** Material for the task follows **

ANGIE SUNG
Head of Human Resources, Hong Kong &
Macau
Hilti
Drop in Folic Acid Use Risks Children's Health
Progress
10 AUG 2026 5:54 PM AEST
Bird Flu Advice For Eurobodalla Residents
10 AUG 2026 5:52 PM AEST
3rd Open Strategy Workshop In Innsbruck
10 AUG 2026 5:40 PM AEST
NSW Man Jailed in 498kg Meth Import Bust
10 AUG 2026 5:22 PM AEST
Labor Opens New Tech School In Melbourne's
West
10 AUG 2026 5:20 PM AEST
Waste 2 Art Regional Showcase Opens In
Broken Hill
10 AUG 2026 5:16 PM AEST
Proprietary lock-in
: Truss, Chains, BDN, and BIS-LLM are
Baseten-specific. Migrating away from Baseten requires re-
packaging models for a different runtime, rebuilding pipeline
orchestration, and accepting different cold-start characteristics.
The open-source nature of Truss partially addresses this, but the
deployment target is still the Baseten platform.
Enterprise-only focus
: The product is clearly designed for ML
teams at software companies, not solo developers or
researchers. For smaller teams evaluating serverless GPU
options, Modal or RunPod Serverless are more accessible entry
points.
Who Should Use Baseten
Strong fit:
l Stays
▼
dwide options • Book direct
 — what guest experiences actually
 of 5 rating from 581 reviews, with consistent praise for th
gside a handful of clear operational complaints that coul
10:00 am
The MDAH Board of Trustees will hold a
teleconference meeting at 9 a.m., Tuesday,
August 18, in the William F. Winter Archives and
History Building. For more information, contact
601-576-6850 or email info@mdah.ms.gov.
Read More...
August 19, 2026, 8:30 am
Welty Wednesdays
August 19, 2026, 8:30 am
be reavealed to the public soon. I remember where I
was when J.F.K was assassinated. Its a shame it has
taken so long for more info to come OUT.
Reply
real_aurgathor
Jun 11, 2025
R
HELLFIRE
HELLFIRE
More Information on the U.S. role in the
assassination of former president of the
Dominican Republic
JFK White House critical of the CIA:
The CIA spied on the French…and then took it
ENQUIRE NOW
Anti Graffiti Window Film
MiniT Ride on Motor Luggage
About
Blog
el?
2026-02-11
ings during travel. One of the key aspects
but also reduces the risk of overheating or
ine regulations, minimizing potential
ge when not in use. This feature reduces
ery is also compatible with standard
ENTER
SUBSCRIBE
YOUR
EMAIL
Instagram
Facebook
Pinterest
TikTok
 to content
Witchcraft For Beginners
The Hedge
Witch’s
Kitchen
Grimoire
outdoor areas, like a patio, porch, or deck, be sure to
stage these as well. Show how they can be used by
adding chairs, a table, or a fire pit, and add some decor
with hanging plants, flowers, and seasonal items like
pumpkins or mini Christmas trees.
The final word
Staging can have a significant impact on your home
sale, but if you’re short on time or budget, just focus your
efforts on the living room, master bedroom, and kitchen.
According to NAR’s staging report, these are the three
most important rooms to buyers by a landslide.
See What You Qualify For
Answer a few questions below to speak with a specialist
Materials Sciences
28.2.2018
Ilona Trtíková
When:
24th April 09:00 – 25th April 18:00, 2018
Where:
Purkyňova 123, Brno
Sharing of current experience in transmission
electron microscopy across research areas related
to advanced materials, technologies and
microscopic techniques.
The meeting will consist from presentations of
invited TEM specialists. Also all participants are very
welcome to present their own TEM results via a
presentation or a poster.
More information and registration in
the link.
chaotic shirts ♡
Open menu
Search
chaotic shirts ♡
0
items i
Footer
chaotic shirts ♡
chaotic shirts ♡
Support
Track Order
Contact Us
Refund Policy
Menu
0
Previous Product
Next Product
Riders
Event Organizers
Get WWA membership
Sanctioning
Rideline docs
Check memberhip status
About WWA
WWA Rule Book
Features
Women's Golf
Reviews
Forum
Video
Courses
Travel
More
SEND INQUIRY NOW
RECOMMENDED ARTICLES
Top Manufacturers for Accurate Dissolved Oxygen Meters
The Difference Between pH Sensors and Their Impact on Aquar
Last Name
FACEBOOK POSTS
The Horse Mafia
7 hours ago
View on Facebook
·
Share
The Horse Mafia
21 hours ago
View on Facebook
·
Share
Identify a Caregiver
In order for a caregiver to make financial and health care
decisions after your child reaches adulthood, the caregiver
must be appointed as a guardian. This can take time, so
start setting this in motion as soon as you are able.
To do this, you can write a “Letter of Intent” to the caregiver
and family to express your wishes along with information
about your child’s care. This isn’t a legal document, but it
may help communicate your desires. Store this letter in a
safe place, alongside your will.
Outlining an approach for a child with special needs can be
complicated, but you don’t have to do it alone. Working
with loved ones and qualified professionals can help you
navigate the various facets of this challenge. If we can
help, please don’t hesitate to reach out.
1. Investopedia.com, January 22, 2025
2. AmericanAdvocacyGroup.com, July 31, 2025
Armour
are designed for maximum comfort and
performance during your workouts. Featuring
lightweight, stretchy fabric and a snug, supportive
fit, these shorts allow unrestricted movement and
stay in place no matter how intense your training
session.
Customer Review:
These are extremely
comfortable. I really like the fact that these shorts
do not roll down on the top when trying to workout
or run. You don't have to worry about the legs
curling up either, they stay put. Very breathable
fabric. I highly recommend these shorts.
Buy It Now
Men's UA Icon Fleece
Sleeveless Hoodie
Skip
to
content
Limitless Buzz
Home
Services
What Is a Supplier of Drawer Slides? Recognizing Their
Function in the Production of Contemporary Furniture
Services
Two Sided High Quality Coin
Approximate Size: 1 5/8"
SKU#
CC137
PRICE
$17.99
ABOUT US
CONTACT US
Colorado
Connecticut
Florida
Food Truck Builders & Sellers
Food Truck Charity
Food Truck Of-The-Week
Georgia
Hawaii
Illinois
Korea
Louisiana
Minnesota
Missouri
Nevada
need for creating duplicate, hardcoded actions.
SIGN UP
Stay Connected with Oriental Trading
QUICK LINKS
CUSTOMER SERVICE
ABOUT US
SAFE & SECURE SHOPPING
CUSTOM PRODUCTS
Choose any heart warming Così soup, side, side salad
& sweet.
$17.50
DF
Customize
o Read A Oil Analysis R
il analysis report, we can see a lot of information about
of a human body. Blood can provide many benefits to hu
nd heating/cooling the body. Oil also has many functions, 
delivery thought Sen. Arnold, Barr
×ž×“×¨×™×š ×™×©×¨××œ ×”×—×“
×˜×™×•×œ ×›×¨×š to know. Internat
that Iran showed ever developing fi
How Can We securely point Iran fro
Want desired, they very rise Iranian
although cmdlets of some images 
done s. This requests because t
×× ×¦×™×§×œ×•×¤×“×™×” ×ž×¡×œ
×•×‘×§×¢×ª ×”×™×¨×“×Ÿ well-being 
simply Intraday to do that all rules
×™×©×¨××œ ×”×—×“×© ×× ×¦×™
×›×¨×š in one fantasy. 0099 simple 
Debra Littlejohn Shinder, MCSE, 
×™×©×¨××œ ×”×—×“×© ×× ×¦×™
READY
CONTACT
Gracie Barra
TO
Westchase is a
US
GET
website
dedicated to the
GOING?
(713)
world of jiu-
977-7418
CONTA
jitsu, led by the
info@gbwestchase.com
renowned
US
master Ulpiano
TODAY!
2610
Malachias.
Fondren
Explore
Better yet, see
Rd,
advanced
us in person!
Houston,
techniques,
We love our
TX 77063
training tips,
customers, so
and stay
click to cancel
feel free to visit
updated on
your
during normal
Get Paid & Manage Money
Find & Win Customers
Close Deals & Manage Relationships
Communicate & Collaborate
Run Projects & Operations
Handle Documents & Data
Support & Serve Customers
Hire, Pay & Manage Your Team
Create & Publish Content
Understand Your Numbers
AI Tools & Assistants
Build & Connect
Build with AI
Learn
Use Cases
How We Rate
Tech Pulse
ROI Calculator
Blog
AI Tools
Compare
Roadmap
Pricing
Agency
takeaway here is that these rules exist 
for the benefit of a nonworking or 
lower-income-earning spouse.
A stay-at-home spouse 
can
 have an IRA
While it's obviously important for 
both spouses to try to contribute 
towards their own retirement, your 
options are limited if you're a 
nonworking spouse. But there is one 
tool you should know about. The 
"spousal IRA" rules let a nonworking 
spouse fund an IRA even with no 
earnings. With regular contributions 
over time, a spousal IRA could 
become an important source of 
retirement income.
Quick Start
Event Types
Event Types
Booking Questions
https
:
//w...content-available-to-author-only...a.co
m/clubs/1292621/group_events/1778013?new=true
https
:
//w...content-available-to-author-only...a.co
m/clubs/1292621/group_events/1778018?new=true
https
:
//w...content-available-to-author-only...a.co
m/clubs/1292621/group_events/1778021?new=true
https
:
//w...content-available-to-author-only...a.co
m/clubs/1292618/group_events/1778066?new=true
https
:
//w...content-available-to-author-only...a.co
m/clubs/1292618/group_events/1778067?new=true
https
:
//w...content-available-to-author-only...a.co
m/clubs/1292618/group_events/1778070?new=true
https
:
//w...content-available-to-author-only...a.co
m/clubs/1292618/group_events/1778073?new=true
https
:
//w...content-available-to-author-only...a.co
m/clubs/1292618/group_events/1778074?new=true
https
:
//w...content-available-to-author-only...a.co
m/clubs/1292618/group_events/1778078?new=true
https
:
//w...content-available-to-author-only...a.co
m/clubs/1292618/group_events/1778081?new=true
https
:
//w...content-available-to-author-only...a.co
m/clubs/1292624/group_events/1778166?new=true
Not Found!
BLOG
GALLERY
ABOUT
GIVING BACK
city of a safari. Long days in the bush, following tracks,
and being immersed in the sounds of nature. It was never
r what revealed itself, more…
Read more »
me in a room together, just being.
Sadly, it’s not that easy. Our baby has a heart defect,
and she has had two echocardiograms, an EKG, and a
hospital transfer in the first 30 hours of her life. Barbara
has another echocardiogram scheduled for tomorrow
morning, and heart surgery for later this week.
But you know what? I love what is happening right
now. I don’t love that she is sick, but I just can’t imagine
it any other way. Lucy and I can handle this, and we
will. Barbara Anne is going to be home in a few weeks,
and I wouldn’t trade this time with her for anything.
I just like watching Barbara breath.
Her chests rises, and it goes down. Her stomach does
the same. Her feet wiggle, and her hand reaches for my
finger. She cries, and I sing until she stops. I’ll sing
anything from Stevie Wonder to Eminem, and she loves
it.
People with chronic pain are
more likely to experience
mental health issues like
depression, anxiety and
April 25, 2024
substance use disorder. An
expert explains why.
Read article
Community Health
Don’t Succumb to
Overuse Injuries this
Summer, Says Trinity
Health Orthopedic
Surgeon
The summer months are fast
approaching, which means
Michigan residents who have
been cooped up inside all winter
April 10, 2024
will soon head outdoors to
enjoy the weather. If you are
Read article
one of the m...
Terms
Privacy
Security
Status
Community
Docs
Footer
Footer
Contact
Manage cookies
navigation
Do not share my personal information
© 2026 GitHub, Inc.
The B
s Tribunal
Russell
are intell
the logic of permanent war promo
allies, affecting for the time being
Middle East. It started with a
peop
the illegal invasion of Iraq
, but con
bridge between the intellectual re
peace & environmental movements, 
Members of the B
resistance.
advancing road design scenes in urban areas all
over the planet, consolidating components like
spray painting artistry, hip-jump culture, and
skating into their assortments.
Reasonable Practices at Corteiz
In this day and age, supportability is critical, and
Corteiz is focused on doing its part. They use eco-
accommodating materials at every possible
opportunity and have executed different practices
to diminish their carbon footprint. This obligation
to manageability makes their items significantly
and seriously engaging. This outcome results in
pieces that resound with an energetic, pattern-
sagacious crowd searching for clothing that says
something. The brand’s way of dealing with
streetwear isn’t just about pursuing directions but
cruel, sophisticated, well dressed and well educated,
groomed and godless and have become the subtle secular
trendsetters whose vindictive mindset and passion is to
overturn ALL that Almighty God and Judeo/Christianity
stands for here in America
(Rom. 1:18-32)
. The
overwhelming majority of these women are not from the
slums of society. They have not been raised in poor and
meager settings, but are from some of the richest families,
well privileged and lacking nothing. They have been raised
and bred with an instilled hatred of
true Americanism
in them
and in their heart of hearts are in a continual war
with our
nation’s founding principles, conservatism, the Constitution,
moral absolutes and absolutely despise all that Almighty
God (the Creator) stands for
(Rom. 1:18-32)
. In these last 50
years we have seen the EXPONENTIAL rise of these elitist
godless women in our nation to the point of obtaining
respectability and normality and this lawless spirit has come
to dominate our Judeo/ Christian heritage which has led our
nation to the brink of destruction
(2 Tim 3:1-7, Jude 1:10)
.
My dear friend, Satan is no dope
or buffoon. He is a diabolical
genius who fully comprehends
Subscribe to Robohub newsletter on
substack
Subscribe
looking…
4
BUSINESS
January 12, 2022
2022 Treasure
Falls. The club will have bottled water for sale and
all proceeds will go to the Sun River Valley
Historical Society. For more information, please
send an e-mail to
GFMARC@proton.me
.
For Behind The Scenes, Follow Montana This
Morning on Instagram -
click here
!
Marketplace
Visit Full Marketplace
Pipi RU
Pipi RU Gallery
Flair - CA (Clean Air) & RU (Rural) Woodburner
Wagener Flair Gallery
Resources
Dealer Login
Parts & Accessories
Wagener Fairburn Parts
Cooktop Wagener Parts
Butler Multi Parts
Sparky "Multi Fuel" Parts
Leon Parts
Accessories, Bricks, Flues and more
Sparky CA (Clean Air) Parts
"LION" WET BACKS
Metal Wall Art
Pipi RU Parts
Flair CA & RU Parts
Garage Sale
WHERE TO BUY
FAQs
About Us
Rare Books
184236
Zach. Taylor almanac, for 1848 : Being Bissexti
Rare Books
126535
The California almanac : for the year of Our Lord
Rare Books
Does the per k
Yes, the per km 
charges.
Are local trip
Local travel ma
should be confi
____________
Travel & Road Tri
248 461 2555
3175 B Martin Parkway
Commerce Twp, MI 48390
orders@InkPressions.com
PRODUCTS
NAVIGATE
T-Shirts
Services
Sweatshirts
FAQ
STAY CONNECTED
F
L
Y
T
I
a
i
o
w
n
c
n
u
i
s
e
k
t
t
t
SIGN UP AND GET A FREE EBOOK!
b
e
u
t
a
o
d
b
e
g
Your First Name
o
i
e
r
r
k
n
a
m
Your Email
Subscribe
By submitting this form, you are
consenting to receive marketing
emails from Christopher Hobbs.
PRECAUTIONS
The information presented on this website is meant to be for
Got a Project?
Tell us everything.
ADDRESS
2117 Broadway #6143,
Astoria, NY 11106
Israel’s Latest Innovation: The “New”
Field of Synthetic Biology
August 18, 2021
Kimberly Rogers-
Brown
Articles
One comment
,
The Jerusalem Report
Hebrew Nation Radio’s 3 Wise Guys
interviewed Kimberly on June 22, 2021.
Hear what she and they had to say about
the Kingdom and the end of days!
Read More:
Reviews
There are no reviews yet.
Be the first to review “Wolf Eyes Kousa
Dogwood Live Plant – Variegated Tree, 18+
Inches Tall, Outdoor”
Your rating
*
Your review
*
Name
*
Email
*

** End of Material for the task **

> [What to produce]: Going back over the entries above, copy word for word every line from the one that has "Members of the B" on through the one that has "cruel, sophisticated, well".

> [Task answer]:
Members of the B
resistance.
advancing road design scenes in urban areas all
over the planet, consolidating components like
spray painting artistry, hip-jump culture, and
skating into their assortments.
Reasonable Practices at Corteiz
In this day and age, supportability is critical, and
Corteiz is focused on doing its part. They use eco-
accommodating materials at every possible
opportunity and have executed different practices
to diminish their carbon footprint. This obligation
to manageability makes their items significantly
and seriously engaging. This outcome results in
pieces that resound with an energetic, pattern-
sagacious crowd searching for clothing that says
something. The brand’s way of dealing with
streetwear isn’t just about pursuing directions but
cruel, sophisticated, well dressed and well educated,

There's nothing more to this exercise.